The oddest thing about the establishment was how the two spaces fit together, as if someone had chopped two rooms in half and pasted them along an invisible line—an invisible line some inconsiderate jerk had then come along and laid a thin piece of molding over. Probably the flooring inspector.

A Dirax at the bar spotted us and marched over in its species’ signature choppy shuffle.

Watch out,
said Paige as it approached.
Another Veesnu bible tried to upload itself to your Brain the instant we walked in.

I sent Paige a mental thank you an instant before the Dirax’s communicative slithered its way into my mind.

Welcome human. Are you here in search of nourishment, Enlightenment, or possibly both?
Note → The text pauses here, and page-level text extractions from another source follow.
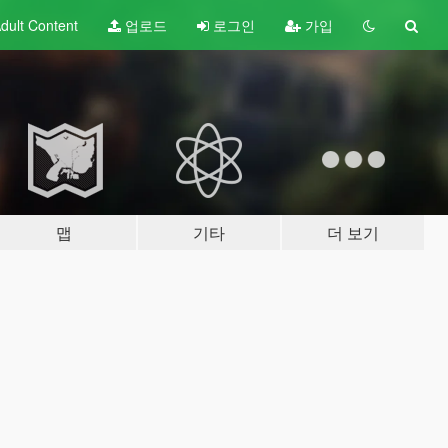
dult
Content
업로드
로그인
가입
맵
기타
더 보기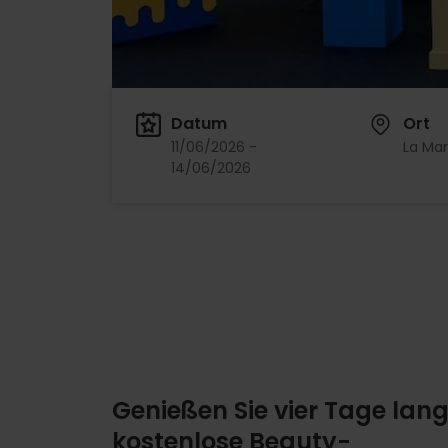
Datum
Ort
11/06/2026 -
La Mar
14/06/2026
Genießen Sie vier Tage lan
kostenlose Beauty-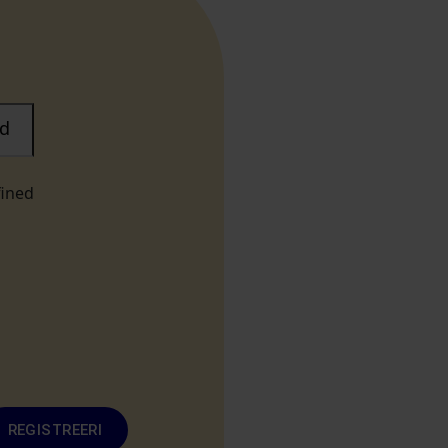
d
fined
REGISTREERI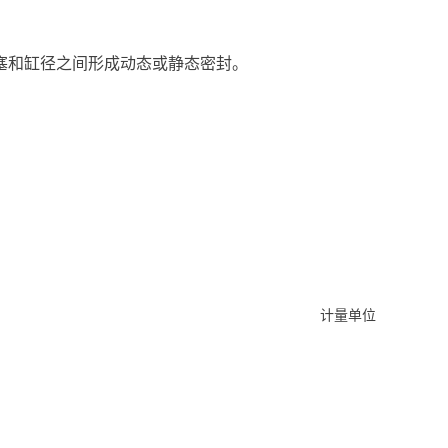
塞和缸径之间形成动态或静态密封。
计量单位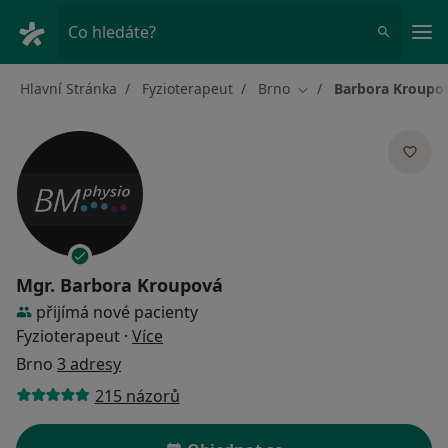
Hla
Co hledáte?
Hlavní Stránka
Fyzioterapeut
Brno
Barbora Kroupo
Změna města
Mgr.
Barbora Kroupová
přijímá nové pacienty
o specializacích
Fyzioterapeut
·
Více
Brno
3 adresy
215 názorů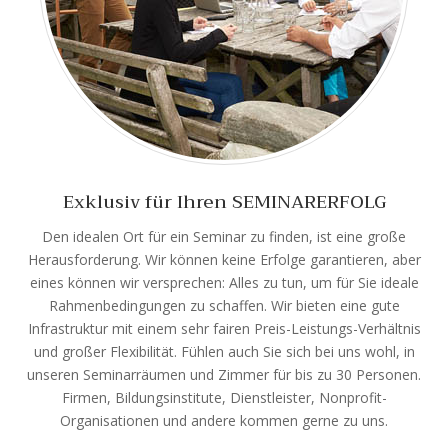
Exklusiv für Ihren SEMINARERFOLG
Den idealen Ort für ein Seminar zu finden, ist eine große
Herausforderung. Wir können keine Erfolge garantieren, aber
eines können wir versprechen: Alles zu tun, um für Sie ideale
Rahmenbedingungen zu schaffen. Wir bieten eine gute
Infrastruktur mit einem sehr fairen Preis-Leistungs-Verhältnis
und großer Flexibilität. Fühlen auch Sie sich bei uns wohl, in
unseren Seminarräumen und Zimmer für bis zu 30 Personen.
Firmen, Bildungsinstitute, Dienstleister, Nonprofit-
Organisationen und andere kommen gerne zu uns.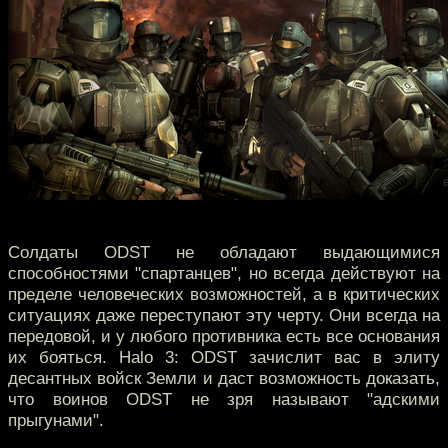
Солдаты ODST не обладают выдающимися
способностями "спартанцев", но всегда действуют на
пределе человеческих возможностей, а в критических
ситуациях даже переступают эту черту. Они всегда на
передовой, и у любого противника есть все основания
их бояться. Halo 3: ODST зачислит вас в элиту
десантных войск Земли и даст возможность доказать,
что воинов ODST не зря называют "адскими
прыгунами".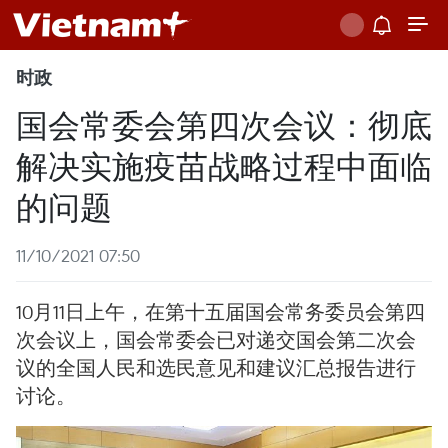
时政
国会常委会第四次会议：彻底
解决实施疫苗战略过程中面临
的问题
11/10/2021 07:50
10月11日上午，在第十五届国会常务委员会第四
次会议上，国会常委会已对递交国会第二次会
议的全国人民和选民意见和建议汇总报告进行
讨论。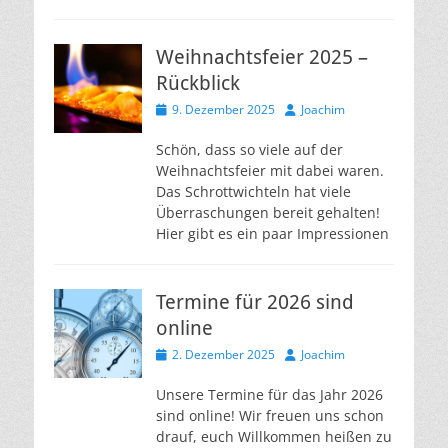
Weihnachtsfeier 2025 –
Rückblick
Veröffentlicht
Autor
9. Dezember 2025
Joachim
am
Schön, dass so viele auf der
Weihnachtsfeier mit dabei waren.
Das Schrottwichteln hat viele
Überraschungen bereit gehalten!
Hier gibt es ein paar Impressionen
Termine für 2026 sind
online
Veröffentlicht
Autor
2. Dezember 2025
Joachim
am
Unsere Termine für das Jahr 2026
sind online! Wir freuen uns schon
drauf, euch Willkommen heißen zu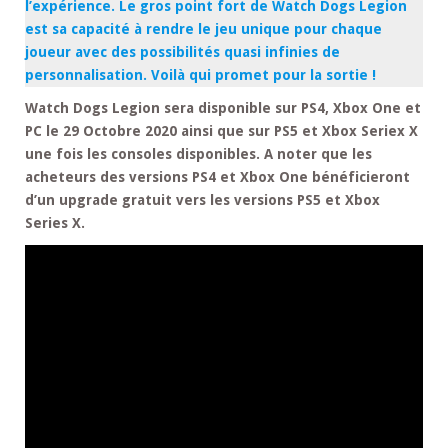
l’expérience. Le gros point fort de Watch Dogs Legion
est sa capacité à rendre le jeu unique pour chaque
joueur avec des possibilités quasi infinies de
personnalisation. Voilà qui promet pour la sortie !
Watch Dogs Legion sera disponible sur PS4, Xbox One et
PC le 29 Octobre 2020 ainsi que sur PS5 et Xbox Seriex X
une fois les consoles disponibles. A noter que les
acheteurs des versions PS4 et Xbox One bénéficieront
d’un upgrade gratuit vers les versions PS5 et Xbox
Series X.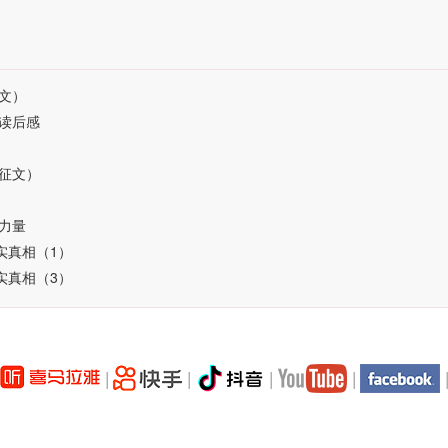
文）
读后感
征文）
力量
实真相（1）
实真相（3）
|
|
|
|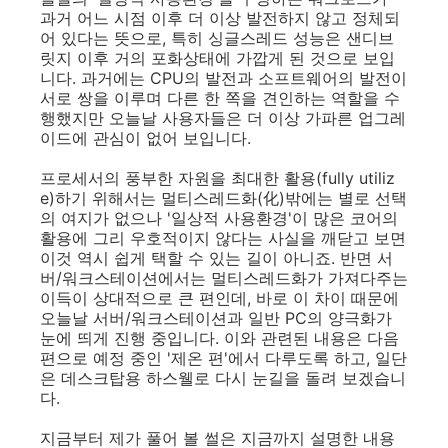
과거 어느 시점 이후 더 이상 발전하지 않고 정체되
어 있다는 뜻으로, 특히 싱글스레드 성능은 샌디브
릿지 이후 거의 포화상태에 가깝게 된 것으로 보입
니다. 과거에는 CPU의 발전과 소프트웨어의 발전이
서로 쌍을 이루며 다른 한 쪽을 견인하는 역할을 수
행했지만 오늘날 사용자들은 더 이상 가파른 업그레
이드에 관심이 없어 보입니다.
프로세서의 풍부한 자원을 최대한 활용(fully utiliz
e)하기 위해서는 멀티스레드화(化)밖에는 별로 선택
의 여지가 없으나 '일상적 사용환경'이 많은 코어의
활용에 그리 우호적이지 않다는 사실을 깨닫고 보면
이것 역시 쉽게 택할 수 있는 길이 아니죠. 반면 서
버/워크스테이션에서는 멀티스레드화가 가져다주는
이득이 상대적으로 큰 편인데, 바로 이 차이 때문에
오늘날 서버/워크스테이션과 일반 PC의 양극화가
눈에 띄게 진행 중입니다. 이와 관련된 내용은 다음
편으로 예정 중인 '제온 편'에서 다루도록 하고, 일단
은 데스크탑용 하스웰로 다시 눈길을 돌려 보겠습니
다.
지금부터 제가 풀어 볼 썰은 지금까지 설명한 내용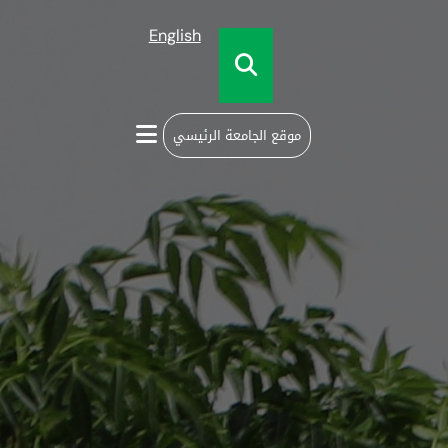
English
موقع الجامعة الرئيسي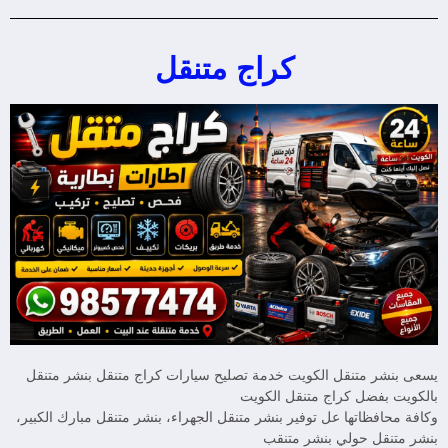
كراج متنقل
يسعى بنشر متنقل الكويت خدمة تصليح سيارات كراج متنقل بنشر متنقل
بالكويت بفضل كراج متنقل الكويت
وكافة محافظاتها عل توفير بنشر متنقل الجهراء، بنشر متنقل مبارك الكبير،
بنشر متنقل حولي بنشر متنقب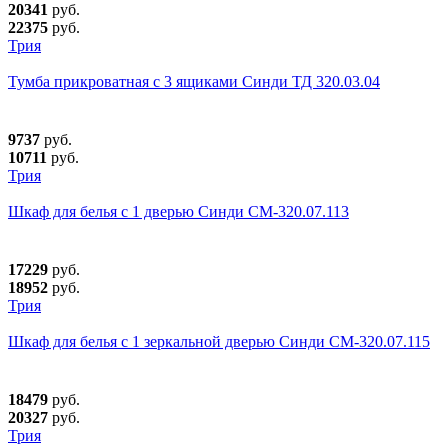
20341
руб.
22375
руб.
Трия
Тумба прикроватная с 3 ящиками Синди ТД 320.03.04
9737
руб.
10711
руб.
Трия
Шкаф для белья с 1 дверью Синди СМ-320.07.113
17229
руб.
18952
руб.
Трия
Шкаф для белья с 1 зеркальной дверью Синди СМ-320.07.115
18479
руб.
20327
руб.
Трия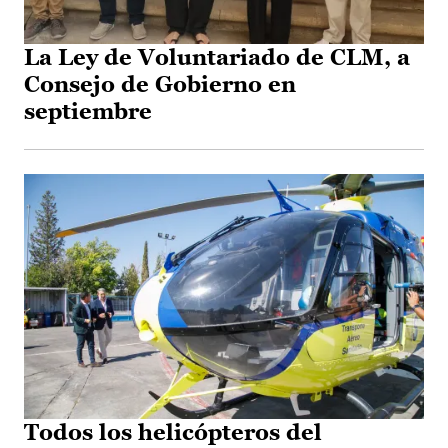
La Ley de Voluntariado de CLM, a
Consejo de Gobierno en
septiembre
Todos los helicópteros del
I spoke because it felt natural to me, but Paige sent a copy of my speech to the Dirax via Brain. “Um, I’m not sure. I’m not even entirely sure where I am.”

The Dirax opened its pincer arms.
Ah. So enlightenment then.

“No, you mistake my confusion,” I said. “I meant I don’t entirely understand your choice of branding. What exactly is this place?”

What stands before you is a temple to the cosmos, a shrine of Understanding, a portal to the comprehension of the Metaphysical, a conduit by which we seek the Knowledge of the Immortals, the One Truth, Veesnu. That, and we serve waffles.

“Waffles?” I raised an eyebrow.

Indeed. We find that waffles contain sufficient carbohydrate and fat levels to make them appealing to species of numerous biological makeups. They are a perfect fuel to allow the Knowledge-hungry Pilgrim to absorb the teachings of Veesnu. Also, rents in the spaceport are high, and we must pay to keep the lights on.

“Gotcha,” I said. “Well, I’m not sure we’re particularly interested in any enlightenment at the moment, but some waffles would certainly hit the spot right about now.” My stomach growled in agreement.

I do not understand your choice of pronoun, human. Your companion does not appear to require sustenance, and if my assumptions are correct, he is not susceptible to enlightenment, as he has already cheated the cosmos.
The Dirax clacked its pincers twice.